Mold stopped with Radiant Control Coating.

 

I have had two houses, that I know of, where mold on the interior wall was stopped dead by the application of our RCC to the exterior of the walls.

Some people with several degrees behind their name say the explanation I am about to give you, just cannot be.  But, here goes.

 These were two houses that were somewhat similar.
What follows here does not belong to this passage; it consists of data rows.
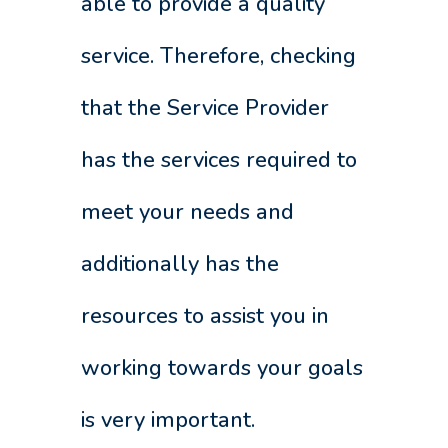
able to provide a quality
service. Therefore, checking
that the Service Provider
has the services required to
meet your needs and
additionally has the
resources to assist you in
working towards your goals
is very important.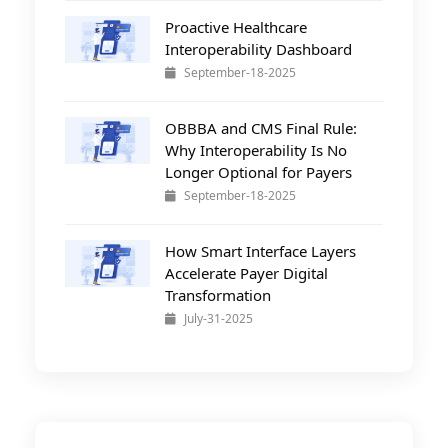
Proactive Healthcare
Interoperability Dashboard
September-18-2025
OBBBA and CMS Final Rule:
Why Interoperability Is No
Longer Optional for Payers
September-18-2025
How Smart Interface Layers
Accelerate Payer Digital
Transformation
July-31-2025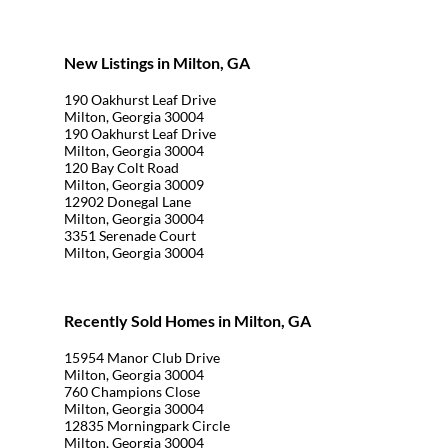
New Listings in Milton, GA
190 Oakhurst Leaf Drive
Milton, Georgia 30004
190 Oakhurst Leaf Drive
Milton, Georgia 30004
120 Bay Colt Road
Milton, Georgia 30009
12902 Donegal Lane
Milton, Georgia 30004
3351 Serenade Court
Milton, Georgia 30004
Recently Sold Homes in Milton, GA
15954 Manor Club Drive
Milton, Georgia 30004
760 Champions Close
Milton, Georgia 30004
12835 Morningpark Circle
Milton, Georgia 30004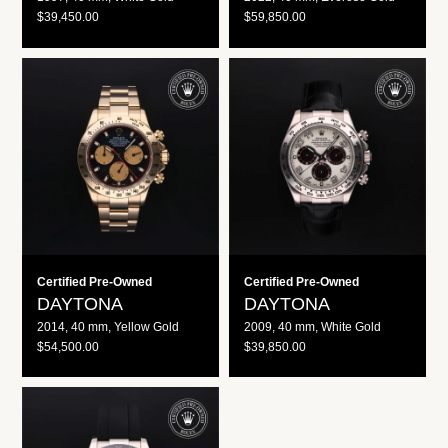
R
R
$39,450.00
$59,850.00
E
E
G
G
U
U
Daytona
Daytona
L
L
A
A
R
R
P
P
R
R
I
I
C
C
E
E
Certified Pre-Owned
Certified Pre-Owned
DAYTONA
DAYTONA
2014, 40 mm, Yellow Gold
2009, 40 mm, White Gold
R
R
$54,500.00
$39,850.00
E
E
G
G
U
U
Daytona
L
L
A
A
R
R
P
P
They are within the city limits but in a farming / rural sort of setting. 

Both were very old houses with ZERO insulation in the walls.   One had foundation block walls, the other had stucco.   The foundation blocks were painted on the interior.  And the stucco house had painted wood paneling for interior walls.   The West  exterior walls of both houses were coated with the RCC..

In both cases, the West walls of the house were the outer walls of the bedrooms and bathroom.  In both cases, they were the coldest rooms in the winter and hottest rooms in the summer as I would expect of a West facing wall.

In both cases the application of our RCC to those exterior walls changed that.  They were now the coolest rooms in the houses in the hot months and the warmest in the winter months.  This I expected and told them it would happen. 

They were very happy customers. 

About a year later they contacted me and told me something else happ ened that I did NOT expect.  Both people reported they had always had a very, very bad mold problem on the West walls in the winter time.  They had to clean the mold off every week or two.   One described it as looking like long black hair growing from the walls that he swore the mold moved with any slight breeze.

In both cases, it came up the wall an estimated 3 feet on the lower part of the interior wall and that lower part always stayed damp in the cold months.

After applying the RCC to the exterior of those walls, stucco in both cases, the walls no longer stayed damp, the mold went away and had not returned.

About a year after that, I checked back with both of them.  Still the most comfortable rooms and the mold never came back.

I called the man that invented our product and asked him if he had ever ran into a similar situation.  I already knew the coatring would not allow spores to attach themselves to the cured coating because of its sealant qualities.  However, applying the radiant barrier on the outside walls and stopping the wet walls and mold on the inside, that was a new one on him.  

Maybe someone more intelligent than I can come up with a better explanation.  But, here goes.

 

Heat travels toward cold, cold does not travel.  I guess I should say Heat energy travels toward cold.  There is always some level of humidity in the air inside every lived in home, no matter how well the home is sealed from the outside.

The heat energy produced in a home travels to the colder wall  surfaces.  In the process of that happening, that heat energy carries some of that humidity with it.  The heat energy and humidity come in contact with the wall;  The heat energy goes on through, the humidiy stops there and keeps the wall wet.

The mold spores attach themselves to the paint and grow.

I cannot come up with any other explanation. 

Does heat energy carry humidity with it when it travels to colder surfaces?  Yes.  If not, how come the inside of our car windows were so steamed up at the drive in???

I have no idea if anyone else on this forum deals with interior mold or not.   This IS an energy forum.  Maybe you should ask your prospective customers if they have any mold problem.  You might be able to use that as an added benefit to adding a Radiant Control Coating to their energy package.  After those two cases I sure did.